Ich fand eine neue Freundin, Jule, die hier als Holzkünstlerin mit der Bohrmaschine schon vorkam, sie half mir ab und zu, ich lernte aufmerksam. Als Schreinerin kann ich ihr nun auch einen Auftrag erteilen, zum Beispiel, für den ultraschmalen Flur ein Möbel mit Bauhaus-Türen aus einer Abrissvilla zu entwerfen und zu bauen.

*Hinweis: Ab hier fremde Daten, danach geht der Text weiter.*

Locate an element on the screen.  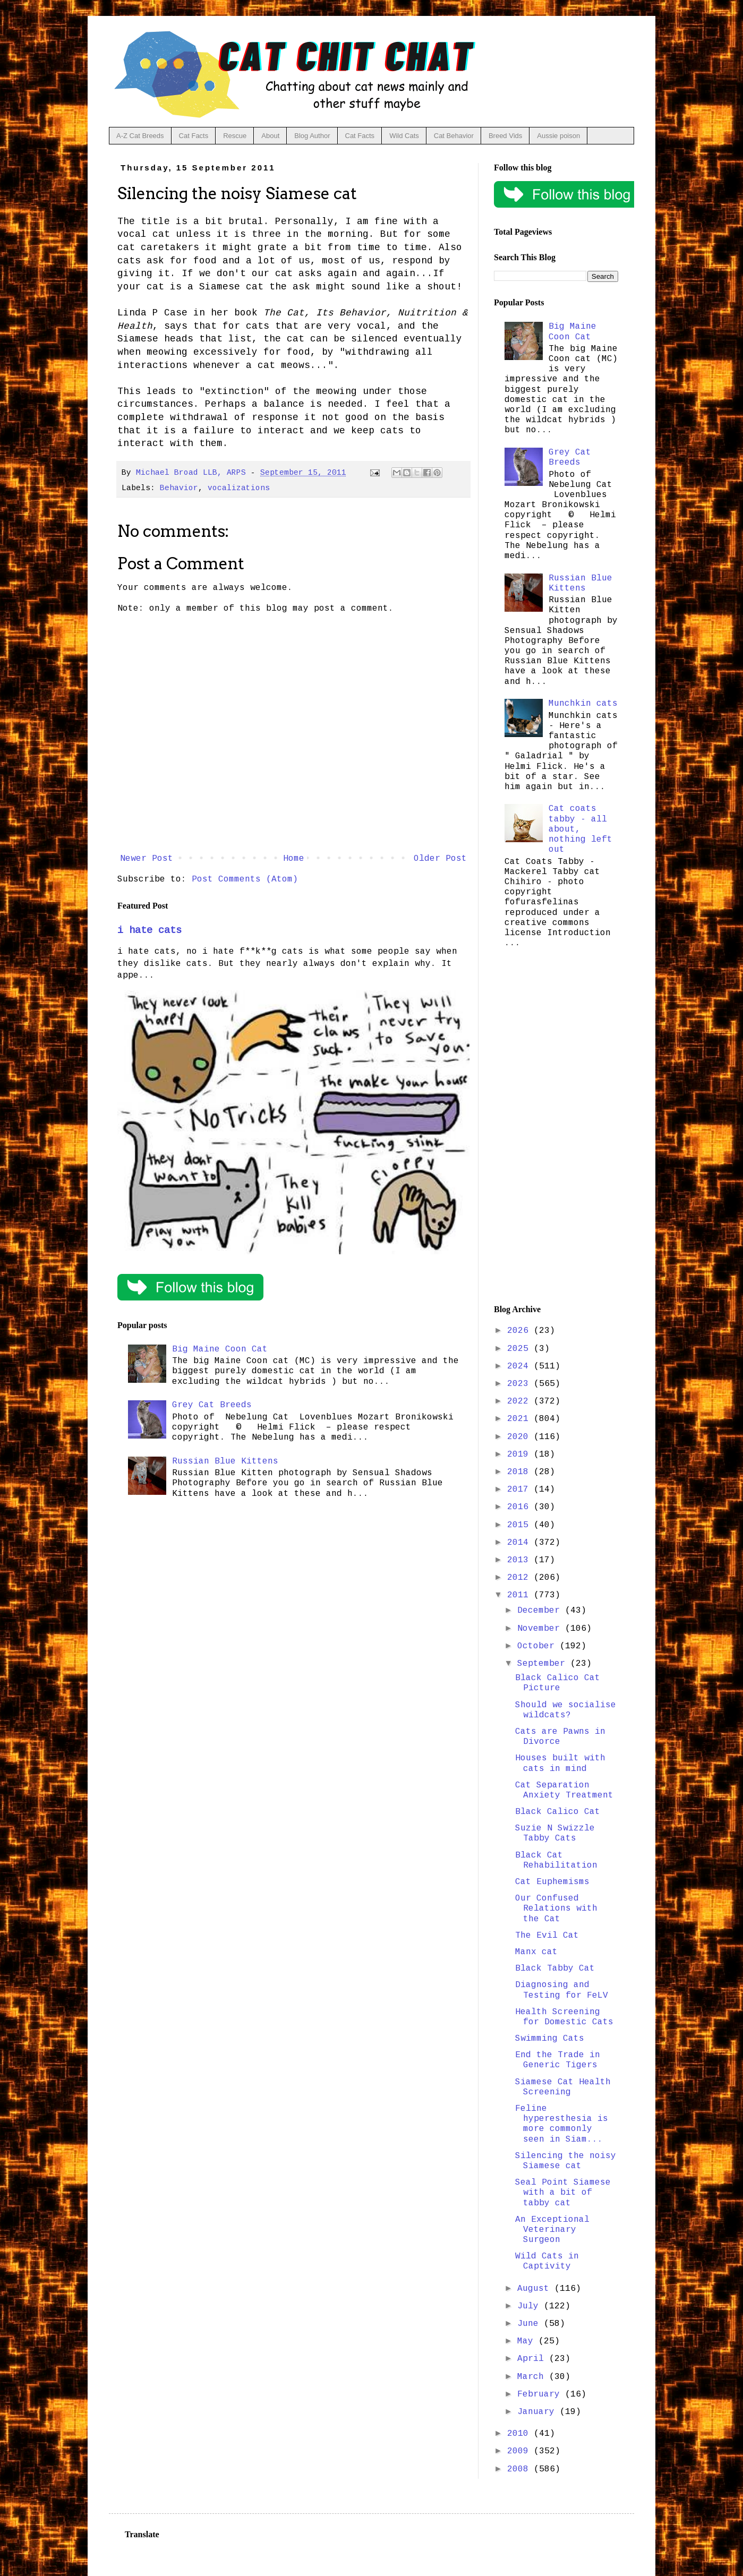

Parallel dazu entdeckte ich einen Trödelladen in der Nähe, der abgeschliffene Möbel verkauft. Dessen Besitzer bot sich als Abschleifer an, das macht er selbst in einer Werkstatt in der Nähe. Das eine oder andere Ding fand ich dort: Mein Tischchen für den Drucker zum Beispiel. Die andren Sachen hab ich im wahrsten Wortsinn ausgebuddelt: aus Hinterzimmer-Möbelclustern in ranzigen Haushaltsauflösungsläden meinen schönen eingeschliffenen Spiegel mit Holzrahmen für drei Euro; ein Stück zog ich aus dem Müllcontainer, als unser Gemeinschaftskeller geleert wurde; ein Küchenregal verdanke ich einer betagten Nachbarin, die ins Altenheim zog.
Ich setze im Grunde hier nur etwas fort, das früh

Das Oberteil meines Wohnzimmerbuffets fand ich spätnachts auf der Straße. Es stand vor dem Haus, herrenlos. Und ich raffte all meinen Mut zusammen und bat zwei türkische Gängsta, so um die 18 Jahre jung, die mir gerade begegneten, das Ding für mich hochzutragen.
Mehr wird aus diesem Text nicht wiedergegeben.